Задать следующий вопрос Пафнутьев не успел — раздался телефонный звонок.
— Да! — сказал он отрывисто.
— Паша? Шаланда звонит.
— Слушаю тебя внимательно.
— Звоню из автомата. Иначе не могу. Причины знаешь.
— Догадываюсь.
— Значит так, Паша... Тобой заинтересовались мои клиенты в малиновых пиджаках. Будь осторожен.
— Они тебя маленько потормошили?
— Было дело.
— И ты дрогнул?
— Паша... Если звоню, значит, не очень. Понял? Все гораздо серьезнее, чем тебе кажется.
— Вас понял.
— У меня вопрос... Скажи, старик заговорил?
— И даже очень, — Пафнутьев сознательно говорил невпопад, чтобы Чувьюров не догадался, кто звонит и о чем речь, не нужно ему этого знать.
— Ну, что ж, в таком случае я позвонил не зря, — сказал Шаланда. — Если старик заговорил, значит, ты многое знаешь и становишься опасным для пиджаков.
Значит, тем более тебе нужно быть осторожным. Береги себя, Паша. И еще...
Догадываюсь, что старик сейчас у тебя?
— Да, — кивнул Пафнутьев.
— И его береги.
— Понял. Спасибо. До скорой встречи.
Пафнутьев ожидал, что Шаланда что-нибудь скажет на прощание, но тот, помедлив, повесил трубку. Похоже, он действительно звонил из автомата. «Неужели его так плотно обложили, что он не может позвонить из своего кабинета?» — озадаченно подумал Пафнутьев и впервые осознал, что и он может оказаться в кольце. Как бы там ни было, пока жив он, пока жив старик, допрос надо провести не откладывая.
— Продолжим, — сказал Пафнутьев. — Руку Спиридонова вам подбросили два амбала в малиновых пиджаках. Я правильно понял?

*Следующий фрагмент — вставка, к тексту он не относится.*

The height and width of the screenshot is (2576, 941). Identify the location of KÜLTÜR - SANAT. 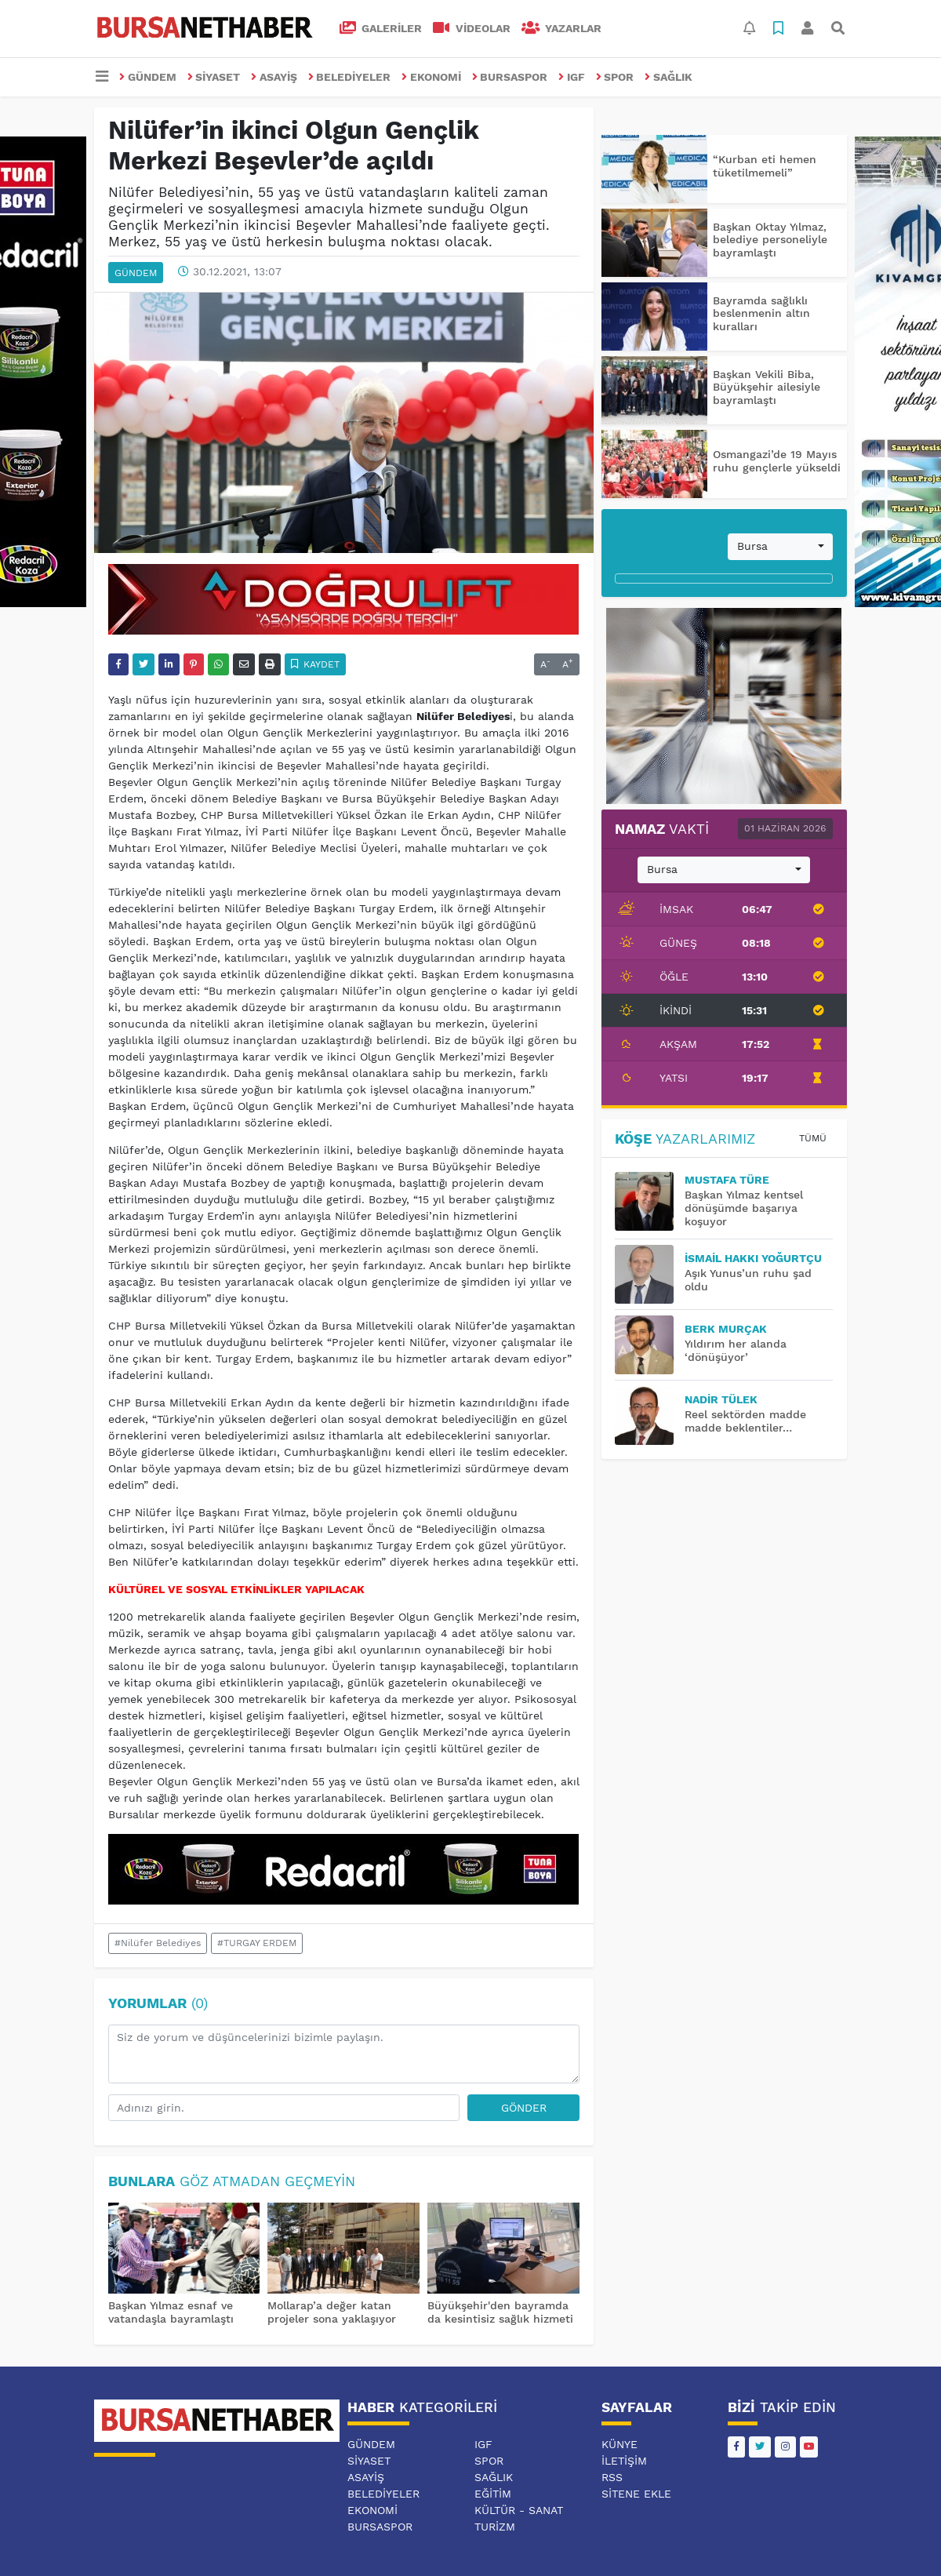
(518, 2510).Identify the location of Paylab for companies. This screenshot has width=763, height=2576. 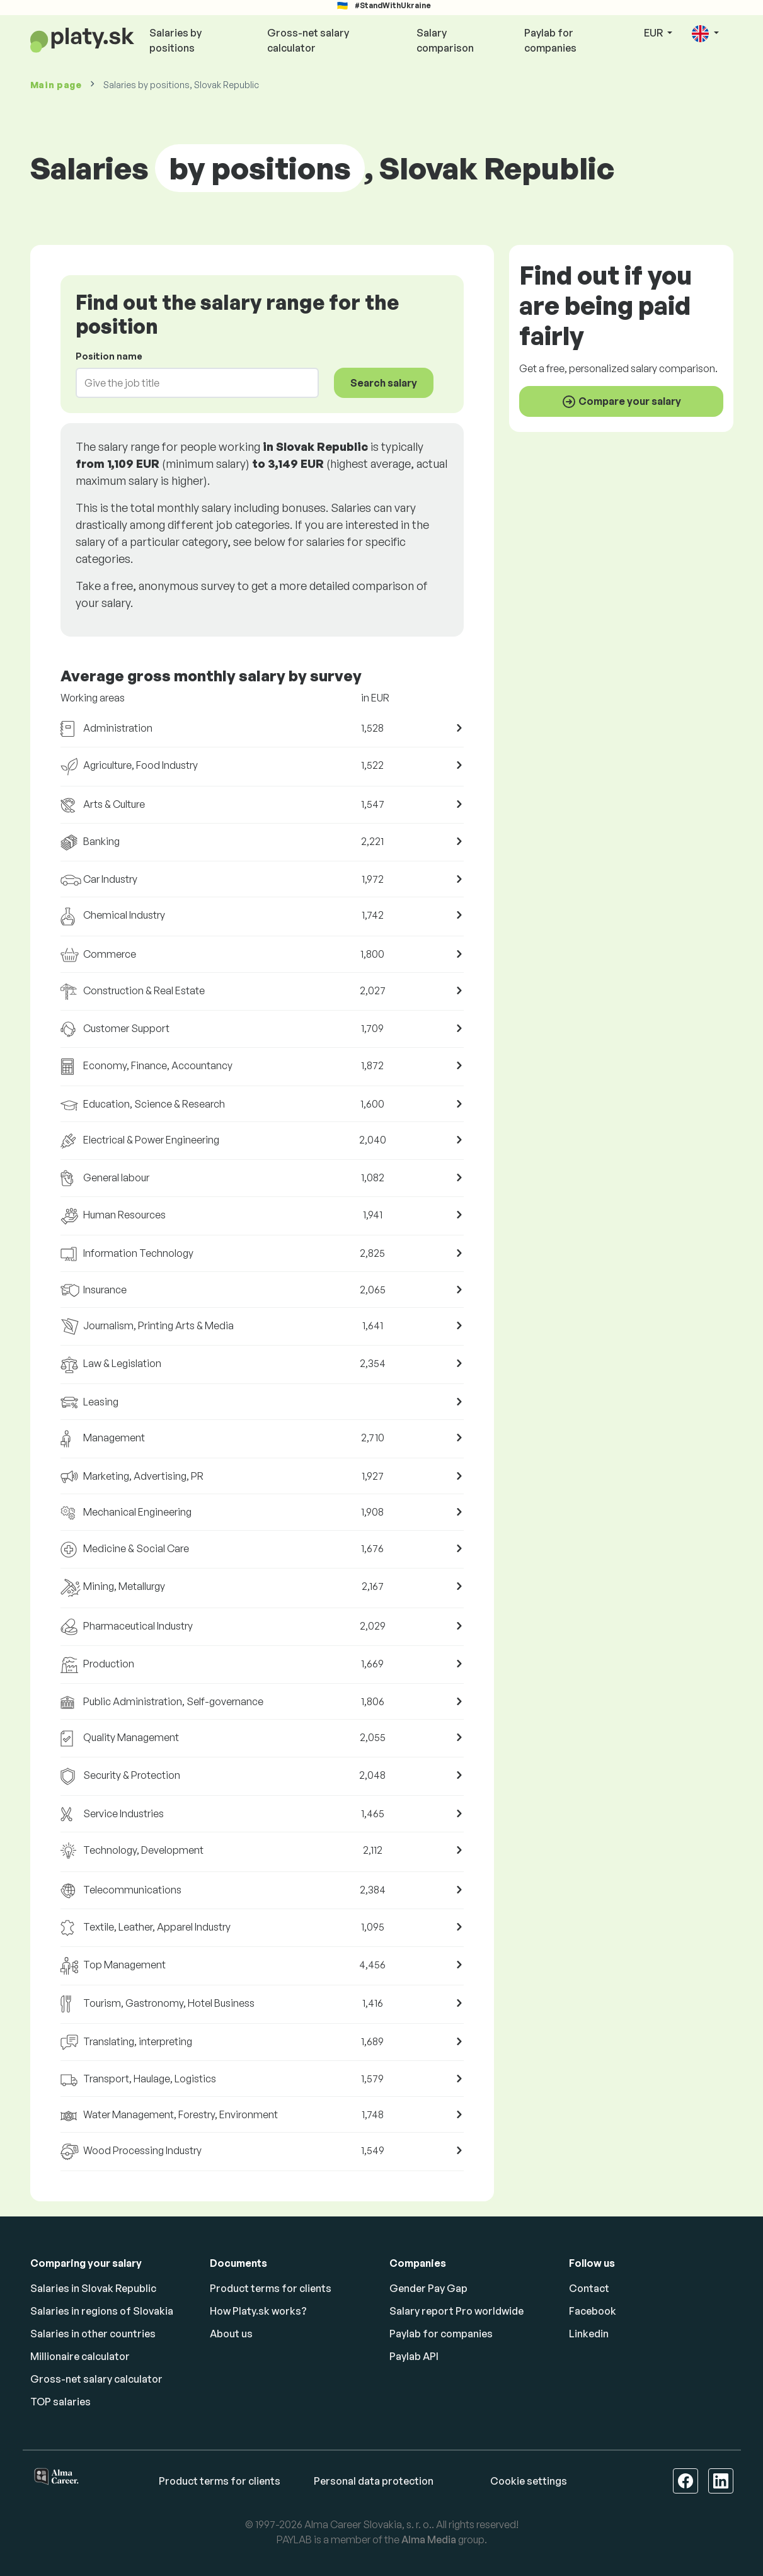
(550, 40).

— Не совсем... — Чувьюров некоторое время сверлил Пафнутьева своими серыми глазами из-под кустистых бровей, словно не решаясь произнести что-то важное.Они не подкинули мне руку. Они мне ее вручили.
— Это как? — откинулся Пафнутьев на спинку стула.
— Очень просто. Позвонили в дверь, я открыл, они стоят... Вот, говорят, возле вашей двери какой-то предмет валяется, может быть, это вы потеряли. И протягивают мне этот сверток. Я вернулся в квартиру, развернул... Сами понимаете, чуть было не отрубился. Но отошел, рассмотрел повнимательнее. И, конечно, увидел якорек, чего уж там, увидел. И сразу все понял.
— А скажите, — помялся Пафнутьев... — Пальцы найденной руки были сложены в кукиш... Это что-то значит или случайно они так сложились?
— Это надо понимать так, что Петр Иванович мне с того света кукиш посылает... Добить меня этим хотели. А наутро я достал штык и начал его готовить к работе.
— К какой работе?
— Серьезной. Я сделал то, что хотел. Петр Иванович не будет на меня в обиде. Я и за него рассчитался, и за себя.
— В каком смысле за себя?
— Мне не жить, я знаю... Не вы, так они добьют. Для меня это без разницы.
Добивайте. Чтоб руки у вас остались чистыми, можете меня даже выпустить...
Тогда добьют они, — Чувьюров произнес все это без обиды, без гнева, будто говорил о чем-то само собой разумеющемся. — У них это хорошо отлажено.